The first relates to announcements of short minor openings. As before, if your partner’s minor-suit opening might be shorter than three cards long, you should make an announcement of the form ‘Could be two/one/none’.

However, if it is possible for the hand to have an outside five-card suit, such as if you open 1C with a 3352 shape, then you should extend the announcement to say ‘May be two and may have another five-card suit’ or ‘May be two and may have five diamonds’ as appropriate.


A second change is that clarification has been made that, due to their potentially unexpected meaning, you should alert ‘a non-forcing new suit response, to a non-forcing suit opening at any level, below game, unless responder has previously passed, bids over a natural NT overcall,
or makes a double jump’. This now includes situations such as non-forcing change of suit responses to opening pre-empts.


Finally there is a new, simpler and wider definition of a ‘strong’ hand (for the purpose of regulating agreements) and a new approach to disclosing strong opening bids. The old ‘ER25’ regulation no longer applies and instead, to be considered a ‘Strong’ opening bid or overcall, the minimum allowed by agreement is:

(a) any hand of at least 16 HCP; or

(b) any hand of at least 12 HCP with at least five controls.

An Ace is counted as two controls and a King one. There are 12 controls in any one deal.

So any hand that conforms to this may be opened with a strong, artificial bid like a Benjamin 2C but it may not be described as ‘strong’ without further explanation if it may be made with a hand that would not historically have been considered worthy of a forcing opening, such as a balanced or semi-balanced hand with fewer than 18 HCP, or a hand with a lot of playing strength but limited high cards.

This must be disclosed clearly both on the system card and in response to questions, by describing it as something like ‘a strong, artificial opening but may have less high-card strength than traditional strong hands’. This applies even though the minimum agreed strength must be in line with (b) above.

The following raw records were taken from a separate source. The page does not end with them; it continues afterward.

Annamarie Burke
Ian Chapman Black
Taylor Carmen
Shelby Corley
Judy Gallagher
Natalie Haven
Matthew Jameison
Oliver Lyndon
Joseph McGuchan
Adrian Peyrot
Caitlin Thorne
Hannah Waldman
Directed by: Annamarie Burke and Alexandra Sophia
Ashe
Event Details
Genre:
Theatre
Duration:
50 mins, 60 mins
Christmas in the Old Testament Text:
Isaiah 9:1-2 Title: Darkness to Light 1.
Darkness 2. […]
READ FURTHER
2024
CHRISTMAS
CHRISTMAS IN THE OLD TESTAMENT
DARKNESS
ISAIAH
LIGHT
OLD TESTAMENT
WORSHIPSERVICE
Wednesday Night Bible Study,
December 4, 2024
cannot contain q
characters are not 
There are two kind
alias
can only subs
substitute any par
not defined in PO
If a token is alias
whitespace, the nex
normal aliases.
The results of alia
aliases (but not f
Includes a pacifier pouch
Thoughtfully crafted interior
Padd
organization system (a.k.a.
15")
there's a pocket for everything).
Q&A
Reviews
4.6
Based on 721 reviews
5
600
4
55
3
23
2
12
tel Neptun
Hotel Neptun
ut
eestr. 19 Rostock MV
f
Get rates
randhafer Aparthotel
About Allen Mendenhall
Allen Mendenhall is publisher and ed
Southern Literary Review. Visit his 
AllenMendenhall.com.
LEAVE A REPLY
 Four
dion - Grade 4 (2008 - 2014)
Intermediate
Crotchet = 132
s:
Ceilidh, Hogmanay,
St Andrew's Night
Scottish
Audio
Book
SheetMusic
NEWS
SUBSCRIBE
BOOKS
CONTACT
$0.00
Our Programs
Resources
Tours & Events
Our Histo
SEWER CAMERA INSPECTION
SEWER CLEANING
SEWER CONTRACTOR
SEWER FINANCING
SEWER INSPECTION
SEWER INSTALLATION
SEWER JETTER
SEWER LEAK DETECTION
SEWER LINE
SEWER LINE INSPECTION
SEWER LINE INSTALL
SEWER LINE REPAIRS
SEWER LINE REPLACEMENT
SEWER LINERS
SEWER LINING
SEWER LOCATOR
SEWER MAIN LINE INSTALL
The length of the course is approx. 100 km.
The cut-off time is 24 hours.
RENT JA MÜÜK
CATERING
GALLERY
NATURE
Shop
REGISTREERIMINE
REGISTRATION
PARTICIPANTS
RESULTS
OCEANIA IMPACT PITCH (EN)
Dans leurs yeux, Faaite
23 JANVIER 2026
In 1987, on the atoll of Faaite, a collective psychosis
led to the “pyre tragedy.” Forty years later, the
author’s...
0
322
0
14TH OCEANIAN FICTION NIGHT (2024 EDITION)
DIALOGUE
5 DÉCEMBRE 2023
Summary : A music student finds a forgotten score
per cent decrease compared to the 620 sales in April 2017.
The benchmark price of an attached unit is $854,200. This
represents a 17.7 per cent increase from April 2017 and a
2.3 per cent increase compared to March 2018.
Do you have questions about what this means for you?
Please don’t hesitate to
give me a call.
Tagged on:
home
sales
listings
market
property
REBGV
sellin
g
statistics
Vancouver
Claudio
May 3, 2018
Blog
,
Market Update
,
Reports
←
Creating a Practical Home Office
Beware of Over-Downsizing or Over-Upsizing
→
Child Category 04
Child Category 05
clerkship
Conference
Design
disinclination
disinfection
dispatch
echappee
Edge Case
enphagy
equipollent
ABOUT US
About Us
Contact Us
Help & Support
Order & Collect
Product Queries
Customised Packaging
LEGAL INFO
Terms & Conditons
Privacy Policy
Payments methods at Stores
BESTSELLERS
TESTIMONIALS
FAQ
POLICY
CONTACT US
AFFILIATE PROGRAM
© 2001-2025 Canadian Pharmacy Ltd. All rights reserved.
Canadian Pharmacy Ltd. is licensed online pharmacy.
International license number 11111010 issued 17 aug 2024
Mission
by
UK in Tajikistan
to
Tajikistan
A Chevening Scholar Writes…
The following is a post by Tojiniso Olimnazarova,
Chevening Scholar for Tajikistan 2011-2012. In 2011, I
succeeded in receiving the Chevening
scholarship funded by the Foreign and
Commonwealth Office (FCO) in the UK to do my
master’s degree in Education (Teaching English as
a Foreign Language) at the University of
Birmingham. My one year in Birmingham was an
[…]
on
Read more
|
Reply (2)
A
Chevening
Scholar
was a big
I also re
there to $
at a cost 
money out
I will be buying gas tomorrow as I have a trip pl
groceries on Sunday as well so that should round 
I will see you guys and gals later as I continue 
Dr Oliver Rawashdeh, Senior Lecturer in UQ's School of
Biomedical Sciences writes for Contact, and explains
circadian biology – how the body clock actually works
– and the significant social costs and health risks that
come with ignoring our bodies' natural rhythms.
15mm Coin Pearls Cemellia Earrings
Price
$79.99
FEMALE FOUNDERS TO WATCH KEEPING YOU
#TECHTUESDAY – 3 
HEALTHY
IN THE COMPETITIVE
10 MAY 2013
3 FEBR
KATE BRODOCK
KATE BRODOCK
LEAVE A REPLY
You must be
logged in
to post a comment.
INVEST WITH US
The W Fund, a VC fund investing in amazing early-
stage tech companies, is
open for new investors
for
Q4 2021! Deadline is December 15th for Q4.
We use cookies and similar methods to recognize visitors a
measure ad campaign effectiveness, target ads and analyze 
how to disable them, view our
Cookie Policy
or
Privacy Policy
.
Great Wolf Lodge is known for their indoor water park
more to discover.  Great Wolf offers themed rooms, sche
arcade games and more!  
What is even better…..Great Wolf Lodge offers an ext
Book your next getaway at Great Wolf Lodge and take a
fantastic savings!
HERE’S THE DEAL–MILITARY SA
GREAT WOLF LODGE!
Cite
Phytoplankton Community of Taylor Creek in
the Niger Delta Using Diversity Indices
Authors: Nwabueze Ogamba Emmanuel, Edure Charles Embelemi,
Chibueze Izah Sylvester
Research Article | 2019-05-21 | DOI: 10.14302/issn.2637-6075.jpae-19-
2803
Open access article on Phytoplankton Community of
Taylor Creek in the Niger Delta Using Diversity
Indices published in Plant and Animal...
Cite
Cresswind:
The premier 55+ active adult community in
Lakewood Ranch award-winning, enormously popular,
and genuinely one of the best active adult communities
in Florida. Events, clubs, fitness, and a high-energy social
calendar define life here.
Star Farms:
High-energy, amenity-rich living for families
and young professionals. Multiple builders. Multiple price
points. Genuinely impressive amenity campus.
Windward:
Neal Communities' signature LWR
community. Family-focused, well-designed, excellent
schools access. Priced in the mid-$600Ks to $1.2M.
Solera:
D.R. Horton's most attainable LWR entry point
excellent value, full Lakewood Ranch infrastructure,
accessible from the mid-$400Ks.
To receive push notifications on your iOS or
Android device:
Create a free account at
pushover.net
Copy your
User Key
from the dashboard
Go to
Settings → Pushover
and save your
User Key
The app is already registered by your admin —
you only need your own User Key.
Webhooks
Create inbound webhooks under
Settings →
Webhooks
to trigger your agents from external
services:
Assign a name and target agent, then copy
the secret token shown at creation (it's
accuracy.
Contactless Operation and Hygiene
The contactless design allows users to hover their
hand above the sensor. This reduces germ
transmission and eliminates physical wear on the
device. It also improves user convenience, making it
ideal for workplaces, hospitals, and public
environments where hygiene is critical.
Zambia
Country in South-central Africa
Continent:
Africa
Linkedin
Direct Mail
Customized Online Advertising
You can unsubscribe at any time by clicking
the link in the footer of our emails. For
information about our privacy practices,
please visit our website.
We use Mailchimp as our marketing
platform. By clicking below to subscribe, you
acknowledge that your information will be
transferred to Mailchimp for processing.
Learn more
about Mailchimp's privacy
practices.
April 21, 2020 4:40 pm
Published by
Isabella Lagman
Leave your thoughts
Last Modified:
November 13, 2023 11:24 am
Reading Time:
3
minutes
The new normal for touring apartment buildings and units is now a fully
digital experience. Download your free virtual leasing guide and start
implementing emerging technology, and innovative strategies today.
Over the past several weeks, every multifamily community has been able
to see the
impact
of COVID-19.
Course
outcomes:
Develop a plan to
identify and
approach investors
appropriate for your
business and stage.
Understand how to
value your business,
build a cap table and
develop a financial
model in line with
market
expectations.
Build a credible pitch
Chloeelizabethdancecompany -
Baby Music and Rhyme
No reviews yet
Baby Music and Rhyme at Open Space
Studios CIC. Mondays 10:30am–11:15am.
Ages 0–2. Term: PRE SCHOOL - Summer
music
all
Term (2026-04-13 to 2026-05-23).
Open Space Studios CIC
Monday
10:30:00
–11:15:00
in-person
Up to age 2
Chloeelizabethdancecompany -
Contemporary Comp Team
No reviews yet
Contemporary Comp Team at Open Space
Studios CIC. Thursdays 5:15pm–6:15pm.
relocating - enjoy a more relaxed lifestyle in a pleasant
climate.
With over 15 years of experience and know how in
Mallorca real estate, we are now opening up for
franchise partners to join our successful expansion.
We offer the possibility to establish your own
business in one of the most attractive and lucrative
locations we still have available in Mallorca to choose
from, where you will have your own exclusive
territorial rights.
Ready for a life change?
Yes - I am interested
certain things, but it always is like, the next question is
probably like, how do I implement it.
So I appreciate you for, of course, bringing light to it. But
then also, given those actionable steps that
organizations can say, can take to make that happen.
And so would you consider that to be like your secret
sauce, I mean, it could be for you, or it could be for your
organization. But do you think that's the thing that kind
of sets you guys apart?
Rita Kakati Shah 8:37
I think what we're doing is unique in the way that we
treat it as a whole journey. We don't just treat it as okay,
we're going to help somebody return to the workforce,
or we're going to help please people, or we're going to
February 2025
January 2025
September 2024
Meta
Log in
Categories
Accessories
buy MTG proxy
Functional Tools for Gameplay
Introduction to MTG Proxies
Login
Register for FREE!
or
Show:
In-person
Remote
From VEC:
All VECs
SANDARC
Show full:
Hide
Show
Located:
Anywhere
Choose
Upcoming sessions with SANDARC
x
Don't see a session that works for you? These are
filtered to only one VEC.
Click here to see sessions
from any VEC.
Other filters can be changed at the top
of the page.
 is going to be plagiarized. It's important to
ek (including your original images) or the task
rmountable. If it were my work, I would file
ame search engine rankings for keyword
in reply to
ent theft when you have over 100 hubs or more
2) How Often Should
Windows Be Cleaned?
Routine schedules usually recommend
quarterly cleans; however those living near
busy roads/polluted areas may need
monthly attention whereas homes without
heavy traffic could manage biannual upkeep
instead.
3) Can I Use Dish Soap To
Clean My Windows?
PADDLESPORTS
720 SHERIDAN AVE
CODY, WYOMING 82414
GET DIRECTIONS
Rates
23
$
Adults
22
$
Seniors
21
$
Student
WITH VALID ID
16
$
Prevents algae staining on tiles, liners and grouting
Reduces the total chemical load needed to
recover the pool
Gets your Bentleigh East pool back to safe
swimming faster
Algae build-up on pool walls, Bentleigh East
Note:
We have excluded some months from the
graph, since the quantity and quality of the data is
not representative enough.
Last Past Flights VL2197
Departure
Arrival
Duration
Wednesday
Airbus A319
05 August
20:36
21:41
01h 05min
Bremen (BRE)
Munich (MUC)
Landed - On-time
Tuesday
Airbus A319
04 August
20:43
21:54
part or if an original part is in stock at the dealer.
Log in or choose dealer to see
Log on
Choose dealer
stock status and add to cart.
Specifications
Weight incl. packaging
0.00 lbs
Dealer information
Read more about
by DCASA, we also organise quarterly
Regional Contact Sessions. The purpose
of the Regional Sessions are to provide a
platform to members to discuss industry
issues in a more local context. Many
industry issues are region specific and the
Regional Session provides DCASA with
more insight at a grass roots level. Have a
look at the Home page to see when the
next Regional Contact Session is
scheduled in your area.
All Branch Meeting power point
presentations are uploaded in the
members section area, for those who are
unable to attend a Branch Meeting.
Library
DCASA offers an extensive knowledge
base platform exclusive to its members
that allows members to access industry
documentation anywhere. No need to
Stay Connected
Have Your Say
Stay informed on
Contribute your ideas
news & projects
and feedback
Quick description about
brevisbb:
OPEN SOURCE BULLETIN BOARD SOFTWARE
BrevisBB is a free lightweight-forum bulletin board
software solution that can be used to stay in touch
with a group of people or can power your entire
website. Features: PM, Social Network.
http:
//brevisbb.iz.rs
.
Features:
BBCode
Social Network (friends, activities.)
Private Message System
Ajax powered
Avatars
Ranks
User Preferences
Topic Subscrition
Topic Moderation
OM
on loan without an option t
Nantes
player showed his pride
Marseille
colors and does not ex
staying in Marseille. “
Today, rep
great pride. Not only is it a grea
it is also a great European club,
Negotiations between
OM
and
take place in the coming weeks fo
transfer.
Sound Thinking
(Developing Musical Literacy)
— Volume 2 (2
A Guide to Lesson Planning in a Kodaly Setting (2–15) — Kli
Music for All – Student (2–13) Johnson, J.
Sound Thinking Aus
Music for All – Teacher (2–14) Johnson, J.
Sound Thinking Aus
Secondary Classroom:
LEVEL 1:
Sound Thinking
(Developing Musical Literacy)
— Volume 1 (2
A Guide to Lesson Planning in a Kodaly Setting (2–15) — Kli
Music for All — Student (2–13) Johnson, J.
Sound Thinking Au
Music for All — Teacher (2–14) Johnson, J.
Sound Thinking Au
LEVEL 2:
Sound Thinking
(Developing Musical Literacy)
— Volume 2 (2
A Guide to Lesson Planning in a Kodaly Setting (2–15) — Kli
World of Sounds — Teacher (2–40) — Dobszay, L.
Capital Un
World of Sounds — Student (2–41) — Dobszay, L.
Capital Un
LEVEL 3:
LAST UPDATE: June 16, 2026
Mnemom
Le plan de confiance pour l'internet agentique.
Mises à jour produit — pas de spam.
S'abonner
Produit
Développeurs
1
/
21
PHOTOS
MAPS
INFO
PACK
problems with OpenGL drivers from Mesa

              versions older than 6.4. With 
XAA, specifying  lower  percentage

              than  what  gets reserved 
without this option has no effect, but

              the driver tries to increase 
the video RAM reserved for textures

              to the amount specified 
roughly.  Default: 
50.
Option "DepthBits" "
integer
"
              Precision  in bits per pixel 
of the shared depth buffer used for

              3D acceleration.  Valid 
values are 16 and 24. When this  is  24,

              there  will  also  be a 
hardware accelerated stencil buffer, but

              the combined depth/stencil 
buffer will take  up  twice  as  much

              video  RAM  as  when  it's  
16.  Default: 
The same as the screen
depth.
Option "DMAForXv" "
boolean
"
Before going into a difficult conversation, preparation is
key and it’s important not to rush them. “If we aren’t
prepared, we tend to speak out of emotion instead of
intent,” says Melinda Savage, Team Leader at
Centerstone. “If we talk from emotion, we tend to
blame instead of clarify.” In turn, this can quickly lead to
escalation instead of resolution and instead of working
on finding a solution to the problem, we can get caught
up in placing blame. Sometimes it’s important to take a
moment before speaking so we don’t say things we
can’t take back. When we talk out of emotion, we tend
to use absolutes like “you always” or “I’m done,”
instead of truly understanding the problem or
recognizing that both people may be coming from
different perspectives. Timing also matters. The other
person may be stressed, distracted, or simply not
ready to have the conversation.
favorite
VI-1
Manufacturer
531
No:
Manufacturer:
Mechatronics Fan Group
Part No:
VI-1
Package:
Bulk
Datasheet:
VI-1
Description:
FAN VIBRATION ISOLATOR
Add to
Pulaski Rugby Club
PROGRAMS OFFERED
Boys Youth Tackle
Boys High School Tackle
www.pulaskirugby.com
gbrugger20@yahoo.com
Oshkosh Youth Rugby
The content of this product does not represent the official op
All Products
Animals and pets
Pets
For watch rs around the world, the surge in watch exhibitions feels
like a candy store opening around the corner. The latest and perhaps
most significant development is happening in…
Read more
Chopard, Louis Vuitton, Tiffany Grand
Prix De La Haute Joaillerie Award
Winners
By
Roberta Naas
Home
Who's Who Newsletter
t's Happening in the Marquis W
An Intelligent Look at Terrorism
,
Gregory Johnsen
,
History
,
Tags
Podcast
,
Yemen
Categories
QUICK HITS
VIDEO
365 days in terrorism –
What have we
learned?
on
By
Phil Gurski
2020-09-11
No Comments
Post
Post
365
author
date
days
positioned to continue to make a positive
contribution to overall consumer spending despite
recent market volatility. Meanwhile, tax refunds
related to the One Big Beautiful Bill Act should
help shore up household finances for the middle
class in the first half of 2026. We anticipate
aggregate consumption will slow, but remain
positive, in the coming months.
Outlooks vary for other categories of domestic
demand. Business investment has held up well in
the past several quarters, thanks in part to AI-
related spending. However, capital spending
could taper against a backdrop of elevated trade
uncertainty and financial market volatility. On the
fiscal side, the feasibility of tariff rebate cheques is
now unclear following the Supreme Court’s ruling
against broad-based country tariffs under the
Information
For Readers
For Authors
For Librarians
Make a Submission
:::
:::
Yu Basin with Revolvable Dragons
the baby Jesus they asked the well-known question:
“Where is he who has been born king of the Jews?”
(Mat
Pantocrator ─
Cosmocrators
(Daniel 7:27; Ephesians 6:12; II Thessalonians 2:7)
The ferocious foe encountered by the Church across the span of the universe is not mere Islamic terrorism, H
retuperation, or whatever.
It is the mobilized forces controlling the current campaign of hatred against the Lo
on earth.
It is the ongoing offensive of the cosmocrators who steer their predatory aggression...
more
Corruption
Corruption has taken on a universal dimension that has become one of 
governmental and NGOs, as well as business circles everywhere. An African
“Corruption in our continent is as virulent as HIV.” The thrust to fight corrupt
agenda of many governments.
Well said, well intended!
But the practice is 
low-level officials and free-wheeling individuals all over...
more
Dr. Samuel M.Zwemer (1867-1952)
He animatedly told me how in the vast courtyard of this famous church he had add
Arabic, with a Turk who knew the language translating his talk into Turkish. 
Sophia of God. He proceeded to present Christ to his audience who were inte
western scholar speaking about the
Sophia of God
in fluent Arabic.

There is no restriction on the strength of a natural two-level or higher opening bid but similar requirements for full disclosure apply.

So there is now greater freedom to open a wider range of hands as ‘strong’ (though this should not be taken as a recommendation to open all hands within the limits as strong bids!) but greater responsibility to ensure that your opponents are properly informed about your style.